Luger coasting down the road at Solang; from the talent scouting camp (Photo: courtesy Shiva Keshavan)

Luger coasting down the road at Solang; from the talent scouting camp (Photo: courtesy Shiva Keshavan)

The following year, 1997, Shiva was back in Europe – Austria and Germany – training for a longer time. He was around international athletes. That gave him his first reference point in luge, an idea of where he stood in the sport with his competence, what he had to do to improve. “ They found it funny that an Indian family was trying to get a toehold in luge,’’ he said. But one thing worked – athletes help each other, they provide you tips, particularly when you are in that performance category, which poses no threat. He learnt. The international athletes let Shiva be a `forerunner’ opening the track for them at the World Cup in Igls near Innsbruck. He did so and zoomed the whole distance down the course. To his surprise and likely everyone else’s, the timing he returned was good enough to participate in the upcoming Winter Olympics. Until 1998, there was no formal selection to participate in the Winter Olympics. It was up to each country to select athletes and send them. “ People started misusing this. I was the first Indian to reach the Winter Olympics through a formal qualifying system,’’ Shiva said. This process wasn’t easy. Although his timing at Igls was good, the eligibility process required Shiva to qualify for five of nine World Cup competitions held every year.

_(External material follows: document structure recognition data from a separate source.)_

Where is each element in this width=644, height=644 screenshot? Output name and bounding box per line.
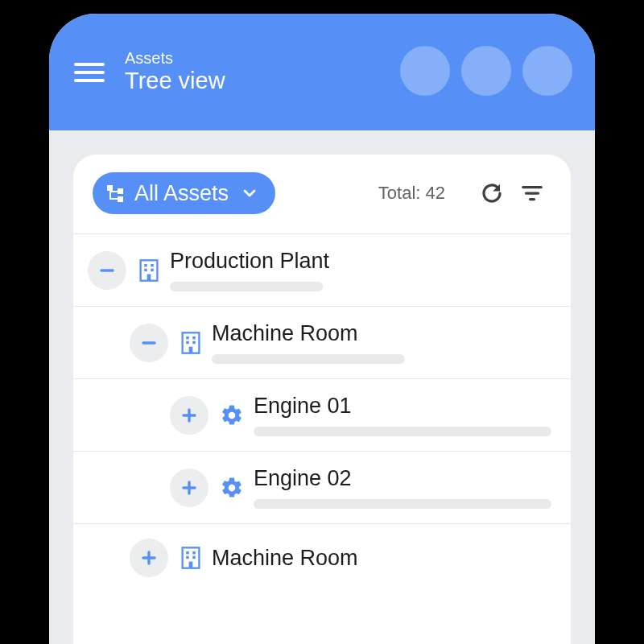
svg-rect-34 — [192, 551, 195, 554]
svg-rect-5 — [118, 196, 123, 202]
svg-rect-35 — [186, 556, 188, 559]
gear-icon — [220, 403, 244, 427]
svg-rect-24 — [192, 341, 195, 343]
content-card: All Assets Total: 42 Product — [73, 155, 571, 644]
building-icon — [180, 331, 202, 355]
placeholder-dot — [461, 46, 511, 96]
svg-rect-37 — [189, 562, 193, 568]
svg-rect-3 — [107, 185, 113, 191]
tree-row-label: Machine Room — [212, 321, 556, 346]
tree-row-text: Engine 02 — [254, 466, 556, 509]
placeholder-dot — [522, 46, 572, 96]
tree-row[interactable]: Engine 01 — [73, 379, 571, 452]
tree-row[interactable]: Machine Room — [73, 307, 571, 379]
refresh-button[interactable] — [477, 179, 506, 208]
svg-rect-16 — [144, 268, 147, 270]
tree-row-text: Engine 01 — [254, 394, 556, 436]
building-icon — [138, 258, 160, 283]
page-title-block: Assets Tree view — [125, 49, 225, 95]
device-frame: Assets Tree view — [49, 14, 595, 644]
appbar-action-placeholders — [400, 46, 572, 96]
svg-rect-23 — [186, 341, 188, 343]
svg-rect-4 — [118, 188, 123, 194]
tree-row-text: Machine Room — [212, 321, 556, 364]
svg-rect-7 — [109, 191, 118, 192]
tree-row-label: Engine 01 — [254, 394, 556, 419]
app-bar: Assets Tree view — [49, 14, 595, 130]
placeholder-line — [212, 354, 405, 364]
tree-row-text: Machine Room — [212, 546, 556, 571]
placeholder-line — [254, 499, 551, 509]
tree-row-text: Production Plant — [170, 249, 556, 291]
total-count: Total: 42 — [378, 183, 445, 204]
svg-rect-18 — [147, 274, 151, 280]
gear-icon — [220, 476, 244, 500]
toolbar: All Assets Total: 42 — [73, 172, 571, 234]
menu-button[interactable] — [72, 55, 107, 90]
tree-icon — [105, 184, 125, 203]
tree-row[interactable]: Engine 02 — [73, 452, 571, 524]
collapse-button[interactable] — [130, 324, 168, 362]
page-title: Tree view — [125, 67, 225, 95]
tree-row-label: Machine Room — [212, 546, 556, 571]
expand-button[interactable] — [170, 469, 208, 507]
svg-rect-25 — [189, 346, 193, 353]
svg-rect-22 — [192, 336, 195, 338]
tree-row[interactable]: Machine Room — [73, 524, 571, 592]
placeholder-line — [170, 282, 323, 291]
chevron-down-icon — [238, 185, 258, 201]
scope-dropdown[interactable]: All Assets — [93, 172, 275, 214]
svg-rect-36 — [192, 556, 195, 559]
svg-rect-14 — [144, 263, 147, 266]
placeholder-dot — [400, 46, 450, 96]
collapse-button[interactable] — [88, 251, 126, 290]
tree-row-label: Production Plant — [170, 249, 556, 274]
svg-rect-8 — [109, 198, 118, 200]
svg-rect-15 — [151, 263, 153, 266]
breadcrumb: Assets — [125, 49, 225, 67]
expand-button[interactable] — [130, 539, 168, 577]
scope-dropdown-label: All Assets — [134, 181, 229, 206]
tree-row-label: Engine 02 — [254, 466, 556, 491]
placeholder-line — [254, 427, 551, 436]
filter-button[interactable] — [518, 179, 547, 208]
svg-rect-21 — [186, 336, 188, 338]
tree-row[interactable]: Production Plant — [73, 234, 571, 307]
svg-rect-17 — [151, 268, 153, 270]
building-icon — [180, 546, 202, 570]
svg-rect-33 — [186, 551, 188, 554]
expand-button[interactable] — [170, 396, 208, 435]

Gunter Lemmerer advised Shiva to return to India and start training for the World Cup events. Somehow his parents came up with the money for the exercise. At the first of these World Cups in Innsbruck, he raced with a broken foot. This was followed by two World Cups in Germany, one in Norway and one in Japan. “ Incredibly at each of these races, I didn’t make a mistake. I qualified at all five,’’ Shiva said. The 1998 Winter Olympics were scheduled to be held in Nagano, Japan, the second time the Winter Olympics would be held in Asia. Sudhakaran had reached Manali the year after the first Winter Olympics in Asia, in Sapporo, Japan. In the time since, he had married, raised a family and now his son was heading for nothing less than the Winter Olympics.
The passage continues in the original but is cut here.